Re: [PATCH v6 4/5] mm/migrate: skip migrating folios under writeback with AS_WRITEBACK_INDETERMINATE mappings

Bernd Schubert <bernd.schubert@xxxxxxxxxxx> · Thu, 26 Dec 2024 23:44:37 +0100

On 12/23/24 20:00, Joanne Koong wrote:
> On Sat, Dec 21, 2024 at 1:59 PM Bernd Schubert
> <bernd.schubert@xxxxxxxxxxx> wrote:
>>
>>
>>
>> On 12/21/24 17:25, David Hildenbrand wrote:
>>> On 20.12.24 22:01, Joanne Koong wrote:
>>>> On Fri, Dec 20, 2024 at 6:49 AM David Hildenbrand <david@xxxxxxxxxx>
>>>> wrote:
>>>>>
>>>>>>> I'm wondering if there would be a way to just "cancel" the
>>>>>>> writeback and
>>>>>>> mark the folio dirty again. That way it could be migrated, but not
>>>>>>> reclaimed. At least we could avoid the whole
>>>>>>> AS_WRITEBACK_INDETERMINATE
>>>>>>> thing.
>>>>>>>
>>>>>>
>>>>>> That is what I basically meant with short timeouts. Obviously it is not
>>>>>> that simple to cancel the request and to retry - it would add in quite
>>>>>> some complexity, if all the issues that arise can be solved at all.
>>>>>
>>>>> At least it would keep that out of core-mm.
>>>>>
>>>>> AS_WRITEBACK_INDETERMINATE really has weird smell to it ... we should
>>>>> try to improve such scenarios, not acknowledge and integrate them, then
>>>>> work around using timeouts that must be manually configured, and ca
>>>>> likely no be default enabled because it could hurt reasonable use
>>>>> cases :(
>>>>>
>>>>> Right now we clear the writeback flag immediately, indicating that data
>>>>> was written back, when in fact it was not written back at all. I suspect
>>>>> fsync() currently handles that manually already, to wait for any of the
>>>>> allocated pages to actually get written back by user space, so we have
>>>>> control over when something was *actually* written back.
>>>>>
>>>>>
>>>>> Similar to your proposal, I wonder if there could be a way to request
>>>>> fuse to "abort" a writeback request (instead of using fixed timeouts per
>>>>> request). Meaning, when we stumble over a folio that is under writeback
>>>>> on some paths, we would tell fuse to "end writeback now", or "end
>>>>> writeback now if it takes longer than X". Essentially hidden inside
>>>>> folio_wait_writeback().
>>>>>
>>>>> When aborting a request, as I said, we would essentially "end writeback"
>>>>> and mark the folio as dirty again. The interesting thing is likely how
>>>>> to handle user space that wants to process this request right now (stuck
>>>>> in fuse_send_writepage() I assume?), correct?
>>>>
>>>> This would be fine if the writeback request hasn't been sent yet to
>>>> userspace but if it has and the pages are spliced
>>>
>>> Can you point me at the code where that splicing happens?
>>
>> fuse_dev_splice_read()
>>   fuse_dev_do_read()
>>     fuse_copy_args()
>>       fuse_copy_page
>>
>>
>> Btw, for the non splice case, disabling migration should be
>> only needed while it is copying to the userspace buffer?
> 
> I don't think so. We don't currently disable migration when copying
> to/from the userspace buffer for reads.

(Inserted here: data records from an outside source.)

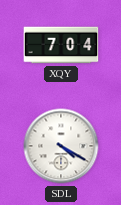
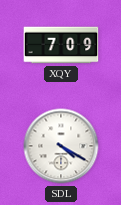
XQY: 7:04 -> 7:09
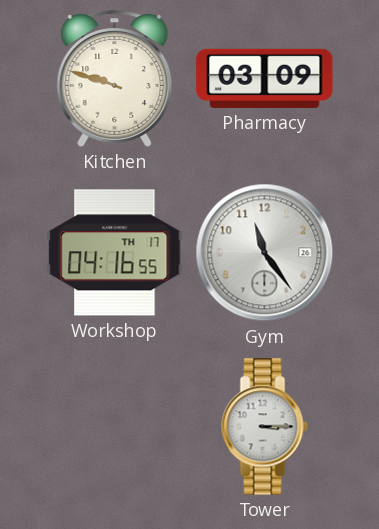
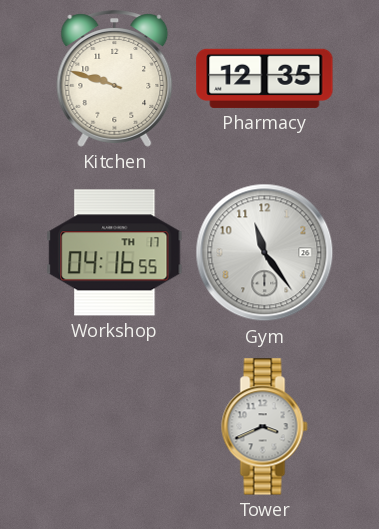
Pharmacy: 03:09 -> 12:35
Tower: 3:15 -> 3:41
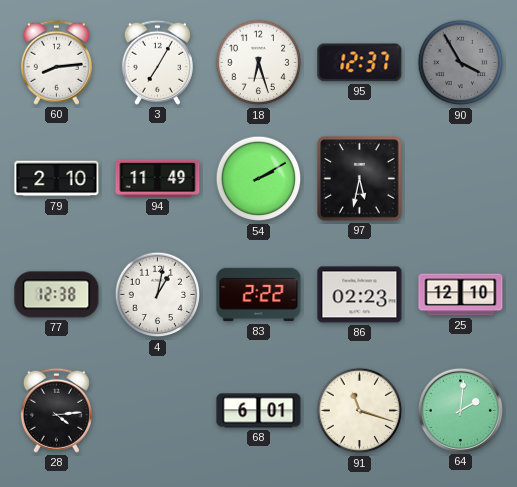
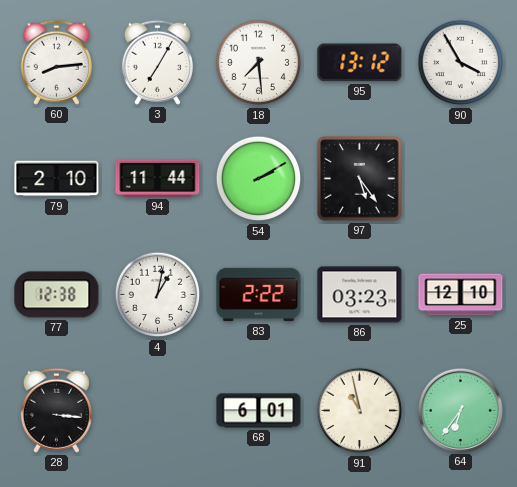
18: 6:27 -> 7:29
95: 12:37 -> 13:12
90 dial: grey -> white
94: 11:49 -> 11:44
97: 5:32 -> 5:24
86: 02:23 -> 03:23
28: 4:14 -> 3:16
91: 11:18 -> 10:58
64: 2:01 -> 6:36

Sorry for my late reply. I'm confused about "reads". This discussions
is about writeback?
Without your patches we have tmp-pages - migration disabled on these. 
With your patches we have AS_WRITEBACK_INDETERMINATE - migration
also disabled?

I think we have two code paths

a) fuse_dev_read - does a full buffer copy. Why do we need tmp-pages
for these at all? The only time migration must not run on these pages
while it is copying to the userspace buffer?

b) fuse_dev_splice_read - isn't this our real problem, as we don't
know when pages in the pipe are getting consumed?

Thanks,
Bernd